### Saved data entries
^^^^

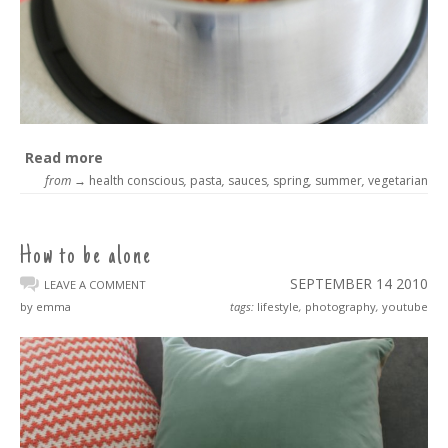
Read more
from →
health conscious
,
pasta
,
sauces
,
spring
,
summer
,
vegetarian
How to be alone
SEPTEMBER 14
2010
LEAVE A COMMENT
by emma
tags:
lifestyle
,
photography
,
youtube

^^^^

A faithful copy of the lines from the line containing "health conscious" to the end of the data should be set down, both ends included, and nothing more.

### Result of this exercise
health conscious
,
pasta
,
sauces
,
spring
,
summer
,
vegetarian
How to be alone
SEPTEMBER 14
2010
LEAVE A COMMENT
by emma
tags:
lifestyle
,
photography
,
youtube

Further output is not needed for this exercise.